Light at the end of the lockdown tunnel

Throughout November I have heard many people say that they have not felt as much of a difference with lockdown#2 as they did with lockdown#1. Perhaps that is simply because we have all been living with restrictions of one form or another for such a long time now that it feels less of a contrast. I have to say that I have really felt the difference. My daily exercise sessions are being undertaken away from the gym and, at a time of year when we would be taking to the high street for present inspiration ahead of the festive period, all the shops being closed is very noticeable.
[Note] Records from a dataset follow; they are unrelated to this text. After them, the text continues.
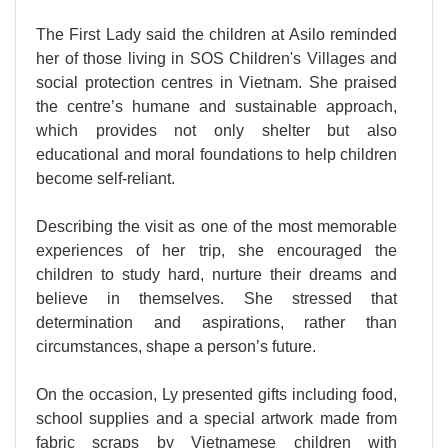
The First Lady said the children at Asilo reminded
her of those living in SOS Children's Villages and
social protection centres in Vietnam. She praised
the centre’s humane and sustainable approach,
which provides not only shelter but also
educational and moral foundations to help children
become self-reliant.
Describing the visit as one of the most memorable
experiences of her trip, she encouraged the
children to study hard, nurture their dreams and
believe in themselves. She stressed that
determination and aspirations, rather than
circumstances, shape a person’s future.
On the occasion, Ly presented gifts including food,
school supplies and a special artwork made from
fabric scraps by Vietnamese children with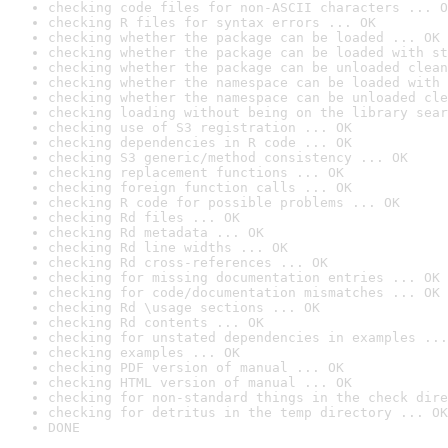
checking code files for non-ASCII characters ... O
checking R files for syntax errors ... OK
checking whether the package can be loaded ... OK
checking whether the package can be loaded with st
checking whether the package can be unloaded clean
checking whether the namespace can be loaded with 
checking whether the namespace can be unloaded cle
checking loading without being on the library sear
checking use of S3 registration ... OK
checking dependencies in R code ... OK
checking S3 generic/method consistency ... OK
checking replacement functions ... OK
checking foreign function calls ... OK
checking R code for possible problems ... OK
checking Rd files ... OK
checking Rd metadata ... OK
checking Rd line widths ... OK
checking Rd cross-references ... OK
checking for missing documentation entries ... OK
checking for code/documentation mismatches ... OK
checking Rd \usage sections ... OK
checking Rd contents ... OK
checking for unstated dependencies in examples ...
checking examples ... OK
checking PDF version of manual ... OK
checking HTML version of manual ... OK
checking for non-standard things in the check dire
checking for detritus in the temp directory ... OK
DONE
At the start of lockdown#1, I likened the self-isolation we were all experiencing to taking part in the Vendée Globe. It is a strange coincidence that lockdown#2 kicked in around the start of the Vendée Globe 2020. On 8th November, 33 intrepid solo sailors set off from Les Sables D’Olonne, France to race non-stop, unassisted, around the world. The race takes place every 4 years and, for this iteration, there were a record number of female competitors (six) and an impressive nine nationalities taking part, making it more inclusive and diverse than ever before.

I was part of the British commentary team covering the start, alongside Alec Wilkinson and Mike Golding. A small shed in Egham was a long way from the French fishing village but that did not dampen the emotions we felt and I hope we were able to convey this. It was a real pleasure to share our memories and thoughts on the runners and riders, helping viewers understand the race, the skippers and the boats. The start was delayed due to fog which took an hour to clear but we eventually said goodbye to the sailors as they set off into the Bay of Biscay in reaching conditions that made their getaway easy. 
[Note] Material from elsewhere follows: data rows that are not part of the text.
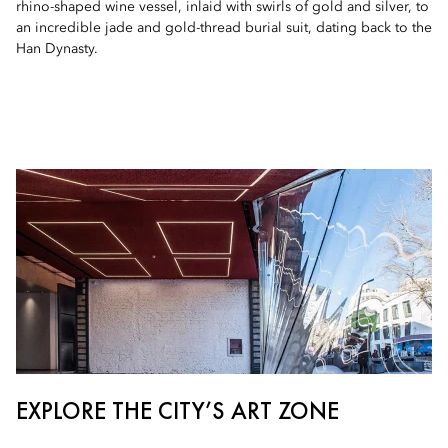
rhino-shaped wine vessel, inlaid with swirls of gold and silver, to
an incredible jade and gold-thread burial suit, dating back to the
Han Dynasty.
EXPLORE THE CITY’S ART ZONE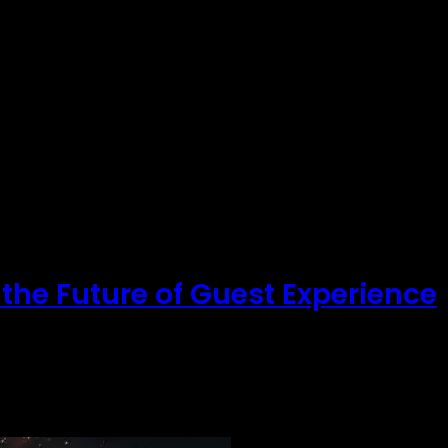
 the Future of Guest Experience
ger enough. Corporate guests…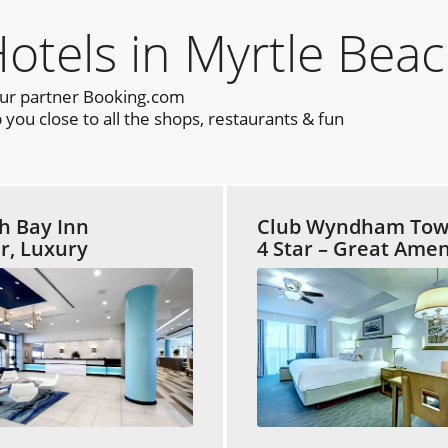
els in Myrtle Beac
our partner Booking.com
you close to all the shops, restaurants & fun
h Bay Inn
Club Wyndham Tow
ar, Luxury
4 Star – Great Amen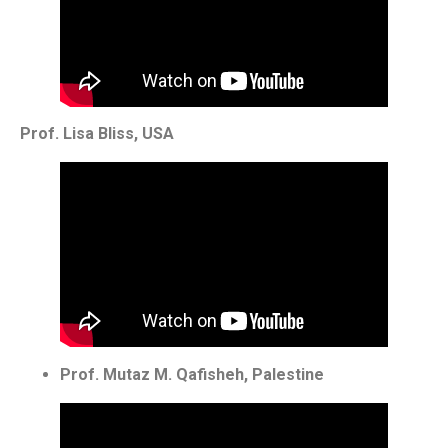
Prof. Lisa Bliss, USA
Prof. Mutaz M. Qafisheh, Palestine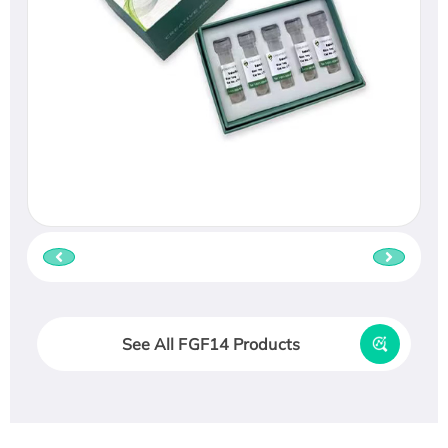
See All FGF14 Products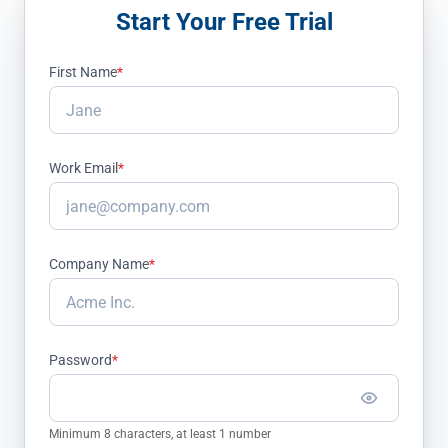
Start Your Free Trial
First Name
*
Work Email
*
Company Name
*
Password
*
Minimum 8 characters, at least 1 number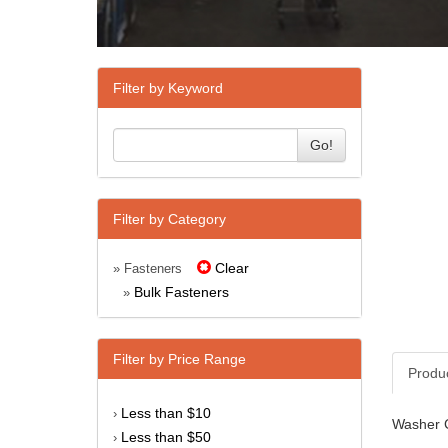
Filter by Keyword
Go!
Filter by Category
Clear
» Fasteners
Bulk Fasteners
»
Filter by Price Range
Produ
Less than $10
›
Washer C
Less than $50
›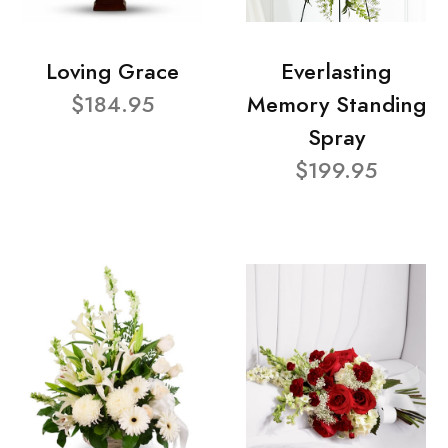
Loving Grace
Everlasting
$184.95
Memory Standing
Spray
$199.95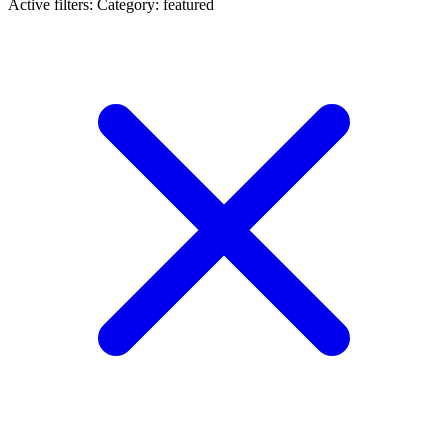
Active filters:
Category: featured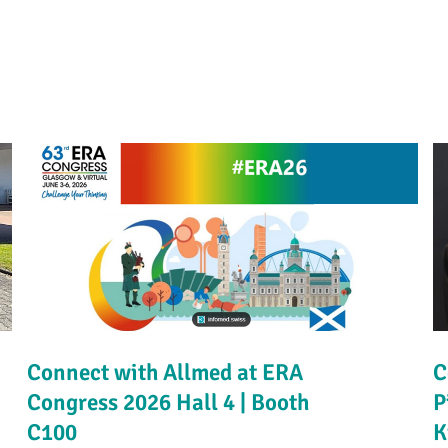
Connect with Allmed at ERA
C
Congress 2026 Hall 4 | Booth
P
C100
K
What we do know about this race is that it has a high attrition rate and, of the 33 that crossed the start line, not all of them will finish. That has sadly held true for Nicolas Troussel, the first casualty, who’s race ended at the Cape Verde islands as a result of being dismasted. And the most recent victim being Britain’s Alex Thomson onboard Huge Boss, who is now sadly limping into Cape Town with his race over due to a broken rudder.

The rest of the fleet have not escaped drama though with Jeremie Beyou on Charal, the race favourite, returning to the fishing village of Les Sables D’Olonne to make repairs just in time to get back across the start line within the ten day window before it officially closed. Starting this far behind his fellow competitors is a true testament to his strength of character and, although he is making up ground on the rest of the fleet, no doubt he has had to reset his expectations and objectives.

Fabrice Amedeo was another sailor to restart, but was able to turn it around within 48 hours and has already caught up with the back markers. Elsewhere we have had foils damaged, mainsails ripped and bow structures broken but solo sailors are, by their nature, resourceful and resilient and have been able to find solutions to keep them in the race. It has been complex weather so far but now that we are seeing the fleet move into the Southern Ocean, they can look forward to conditions that will provide a downwind sleigh ride. Fantastic sailing but plenty of wet, cold and windy weather as well. 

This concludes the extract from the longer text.